As can be seen, each model is loaded from a different package. The `verbosity=0` option is simply used to suppress the output message that would otherwise be printed during the import.
This way, we define three functions to create each one of the three models. Each function receives as arguments the specific hyperparameters for the corresponding model.
Below are three examples, one for each type of model that will be used in these course exercises:

In [3]:
model = SVMClassifier(kernel=LIBSVM.Kernel.RadialBasis, cost=1.0, gamma=2.0, degree=Int32(3))

SVC(
  kernel = LIBSVM.Kernel.RadialBasis, 
  gamma = 2.0, 
  cost = 1.0, 
  cachesize = 200.0, 
  degree = 3, 
  coef0 = 0.0, 
  tolerance = 0.001, 
  shrinking = true)

In [4]:
model = DTClassifier(max_depth=4, rng=Random.MersenneTwister(1))

DecisionTreeClassifier(
  max_depth = 4, 
  min_samples_leaf = 1, 
  min_samples_split = 2, 
  min_purity_increase = 0.0, 
  n_subfeatures = 0, 
  post_prune = false, 
  merge_purity_threshold = 1.0, 
  display_depth = 5, 
  feature_importance = :impurity, 
  rng = MersenneTwister(1))

In [13]:
model = kNNClassifier(K=3)

KNNClassifier(
  K = 3, 
  algorithm = :kdtree, 
  metric = Euclidean(0.0), 
  leafsize = 10, 
  reorder = true, 
  weights = Uniform())

When creating a kNN model, the main hyperparameter is `K`, which defines the number of neighbors.
For decision trees, the main hyperparameter is `max_depth`, which sets the maximum depth of the tree.
In the case of decision trees, as shown earlier, there is also a parameter called `rng`. This parameter controls the randomness involved in a specific part of the model construction process.

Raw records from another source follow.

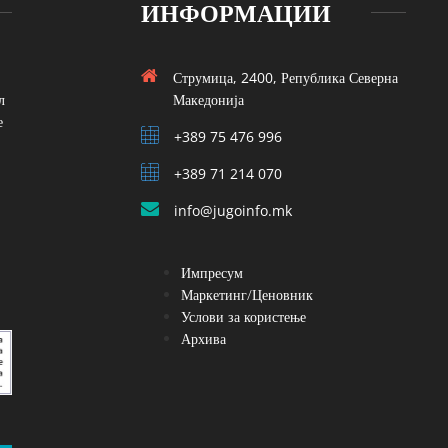
ИНФОРМАЦИИ
Струмица, 2400, Република Северна
л
Македонија
е
+389 75 476 996
+389 71 214 070
info@jugoinfo.mk
Импресум
Маркетинг/Ценовник
Услови за користење
Архива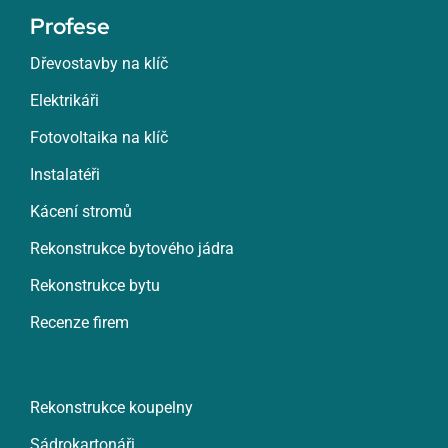
Profese
Dřevostavby na klíč
Elektrikáři
Fotovoltaika na klíč
Instalatéři
Kácení stromů
Rekonstrukce bytového jádra
Rekonstrukce bytu
Recenze firem
Rekonstrukce koupelny
Sádrokartonáři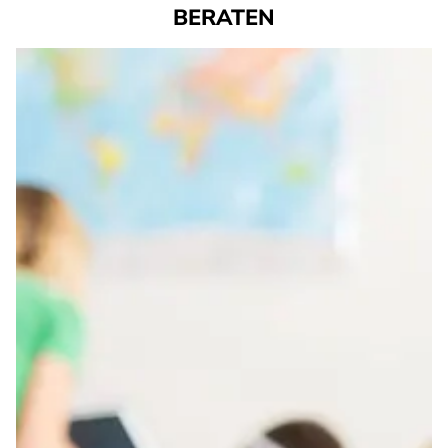
BERATEN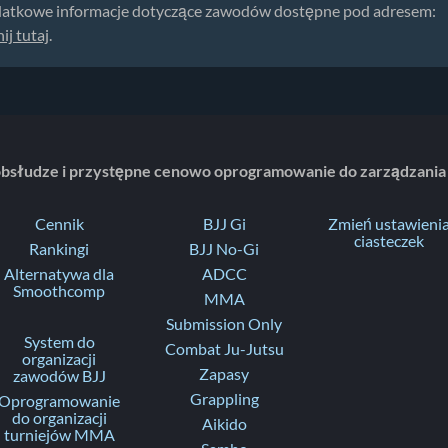
atkowe informacje dotyczące zawodów dostępne pod adresem:
nij tutaj
.
obsłudze i przystępne cenowo oprogramowanie do zarządzania
Cennik
BJJ Gi
Zmień ustawieni
ciasteczek
Rankingi
BJJ No-Gi
Alternatywa dla
ADCC
Smoothcomp
MMA
Submission Only
System do
Combat Ju-Jutsu
organizacji
Zapasy
zawodów BJJ
Grappling
Oprogramowanie
do organizacji
Aikido
turniejów MMA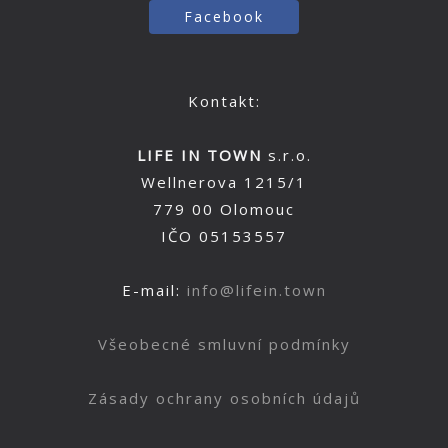
Facebook
Kontakt:
LIFE IN TOWN
s.r.o.
Wellnerova 1215/1
779 00 Olomouc
IČO 05153557
E-mail:
info@lifein.town
Všeobecné smluvní podmínky
Zásady ochrany osobních údajů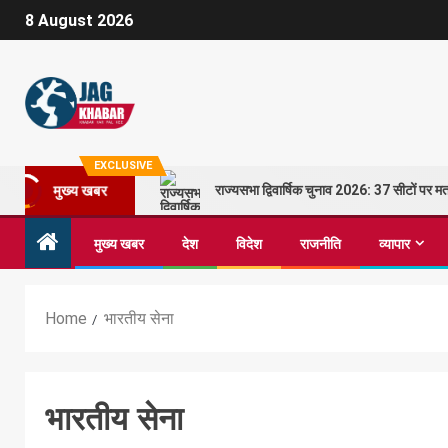
8 August 2026
EXCLUSIVE
राज्यसभा द्विवार्षिक चुनाव 2026: 37 सीटों पर
मुख्य खबर
मुख्य खबर
देश
विदेश
राजनीति
व्यापार
Home
भारतीय सेना
भारतीय सेना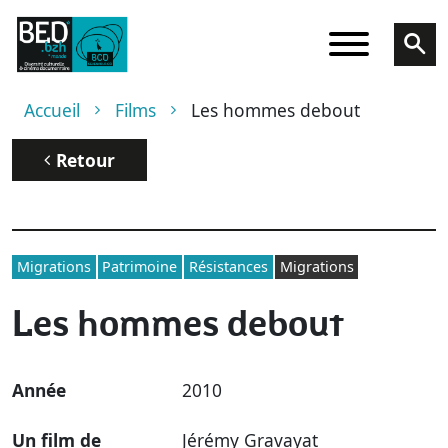
Aller au contenu principal
Fil d'Ariane
Accueil
Films
Les hommes debout
Retour
Migrations
Patrimoine
Résistances
Migrations
Les hommes debout
Année
2010
Un film de
Jérémy Gravayat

Specifically, for decision trees, this randomness occurs during the selection of features used to split a node. The `DecisionTree` library uses a random number generator (RNG) for this step, which is updated with each call. As a result, different calls to the function (along with subsequent calls to `fit!`) may produce different models, even with the same data.

To control this randomness and make the process deterministic, it is advisable to provide a fixed integer value as the RNG seed, as shown in the previous example.
This ensures that creating a model with a given input-output dataset and a defined set of hyperparameters becomes a reproducible process.

In general, it is preferable to control randomness across the entire model development workflow (e.g., cross-validation, training/test splits) by setting a global random seed at the beginning.
However, for the purposes of these exercises, we will use the `rng` keyword specifically for the decision tree model.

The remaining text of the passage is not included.